A person was killed Monday in an ICE-involved shooting in Maine, marking the second slaying this month tied to the deportation agency.
Maine Gov. Janet Mills confirmed the fatal shooting, calling the situation “alarming and frightening,” and vowing to have state authorities be part of the investigation into what happened.
Details were still sparse Monday afternoon, and neither U.S. Immigration and Customs Enforcement nor Homeland Security, its parent agency, had commented.
But immigrant-rights groups identified the man who was killed as a 26-year-old from Colombia.
Sen. Angus King, who represents the state, said DHS told him the man had a pending deportation order against him.
The senator said he was told the man was in a vehicle that he “weaponized,” which is when an ICE agent shot him.
“He wasn’t a bystander or inadvertently, it was the person they were searching for. And the question is, what did he do with his vehicle? Were officers threatened?” Mr. King said.
Images of the scene showed a white SUV pushed up against a white Kia sedan, with a body lying on the ground feet away from the sedan’s driver’s door. The SUV has a spotlight over the driver’s sideview mirror, as is common with law enforcement vehicles.
The shooting quickly became an issue in the race for Maine’s other Senate seat, occupied by Sen. Susan Collins, a Republican who has backed President Trump’s call for more funding for ICE.
The shooting follows one last week in Houston, where DHS said ICE tried to conduct a stop on a van, the driver tried to evade and eventually “weaponized” his vehicle to try to run over an officer. The officer opened fire, killing Lorenzo Salgado Araujo, an illegal immigrant from Mexico.
The pair of deaths in such a short time is reminiscent of Minneapolis in January, when DHS personnel carrying out Mr. Trump’s deportation surge killed two U.S. citizens in a span of days.
Those slayings remain under investigation with no word on when federal authorities will complete them.
The family of Salgado Araujo, killed in Houston, is also disputing ICE’s account of that shooting, as are Congressional Democrats.
In a letter to DHS Secretary Markwayne Mullin, they said the department’s initial sketchy claims about the two Minneapolis shootings raise skepticism about the department’s version of events in Houston.
“Passengers in the vehicle assert that Mr. Salgado Araujo never attempted to ram officers with his vehicle,” wrote the Democrats, led by Rep. Bennie G. Thompson, the ranking lawmaker on the House Homeland Security Committee
The Democrats also said ICE seems to be pushing others who were in the van with Salgado Araujo to quickly self-deport, potentially removing witnesses.
Houston Public Media reported that none of the officers involved were wearing body cameras. DHS blamed the partial government shutdown earlier this spring for a lack of funding for the cameras.
Mr. King, the Maine senator, said Monday that there were no body cameras in that shooting either.
He said he had been told they are being distributed nationwide, but hadn’t reached the officers involved in the incident.
ICE surged into Maine for a deportation operation earlier this year but ended it early, amid pressure from Ms.
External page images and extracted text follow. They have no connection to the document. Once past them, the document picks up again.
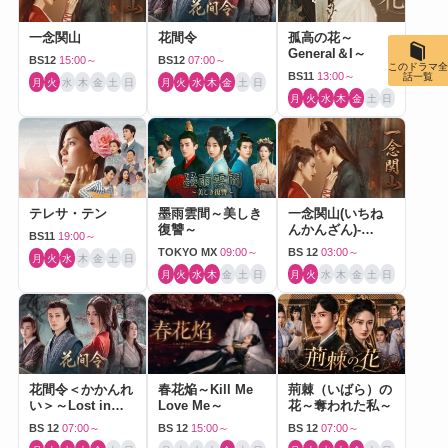
一念関山
花間令
孤高の花～
General＆I～
BS12
15:00～
BS12
07:00～
このドラマ全
BS11
13:00～
話一覧
月
火
水
木
金
土
日
月
火
水
木
金
土
日
月
火
水
木
金
土
日
テレサ・テン
墨雨雲間～美しき
一念関山(いちね
復讐～
んかんざん)-
BS11
19:00～
Journey to Love-
TOKYO MX
09:00～
BS 12
03:00～
月
火
水
木
金
土
日
月
火
水
木
金
土
日
月
火
水
木
金
土
日
花間令＜かかんれ
春花焔～Kill Me
荊棘（いばら）の
い＞～Lost in
Love Me～
花～奪われた私～
Love～
BS 12
07:00～
BS 12
15:00～
BS 12
07:00～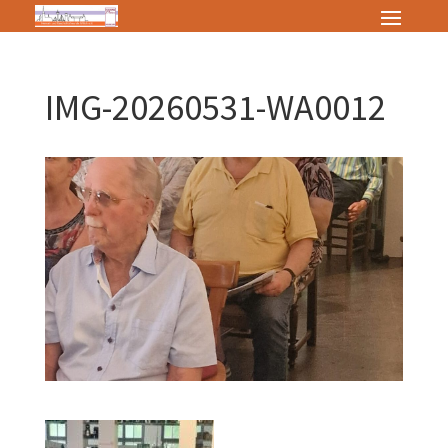
IMG-20260531-WA0012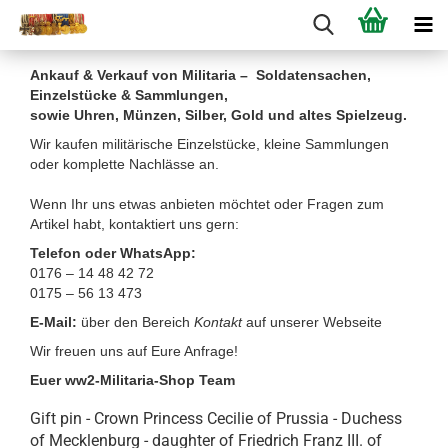
Ankauf & Verkauf von Militaria – Soldatensachen,
Einzelstücke & Sammlungen,
sowie Uhren, Münzen, Silber, Gold und altes Spielzeug.
Wir kaufen militärische Einzelstücke, kleine Sammlungen
oder komplette Nachlässe an.
Wenn Ihr uns etwas anbieten möchtet oder Fragen zum
Artikel habt, kontaktiert uns gern:
Telefon oder WhatsApp:
0176 – 14 48 42 72
0175 – 56 13 473
E-Mail:
über den Bereich
Kontakt
auf unserer Webseite
Wir freuen uns auf Eure Anfrage!
Euer ww2-Militaria-Shop Team
Gift pin - Crown Princess Cecilie of Prussia - Duchess
of Mecklenburg - daughter of Friedrich Franz III. of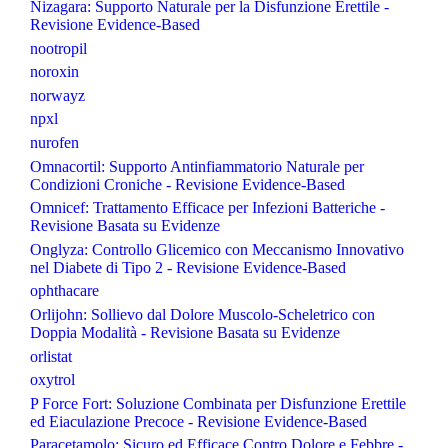
Nizagara: Supporto Naturale per la Disfunzione Erettile -
Revisione Evidence-Based
nootropil
noroxin
norwayz
npxl
nurofen
Omnacortil: Supporto Antinfiammatorio Naturale per
Condizioni Croniche - Revisione Evidence-Based
Omnicef: Trattamento Efficace per Infezioni Batteriche -
Revisione Basata su Evidenze
Onglyza: Controllo Glicemico con Meccanismo Innovativo
nel Diabete di Tipo 2 - Revisione Evidence-Based
ophthacare
Orlijohn: Sollievo dal Dolore Muscolo-Scheletrico con
Doppia Modalità - Revisione Basata su Evidenze
orlistat
oxytrol
P Force Fort: Soluzione Combinata per Disfunzione Erettile
ed Eiaculazione Precoce - Revisione Evidence-Based
Paracetamolo: Sicuro ed Efficace Contro Dolore e Febbre -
Collins, the Republican senator running for re-election.
After Monday’s shooting, she released a statement calling for “a full and impartial investigation of what happened.”
Protesters flocked to her office to demand she oppose ICE.
The new shootings have put Mr. Mullin under scrutiny and sparked a new round of demands to constrain ICE.
“Pull ICE off of all streets in all communities, NOW,” said Lynn Tramonte, executive director of the Ohio Immigrant Alliance. “They enforce civil laws. There is no reason they should be allowed to invade our communities with guns.”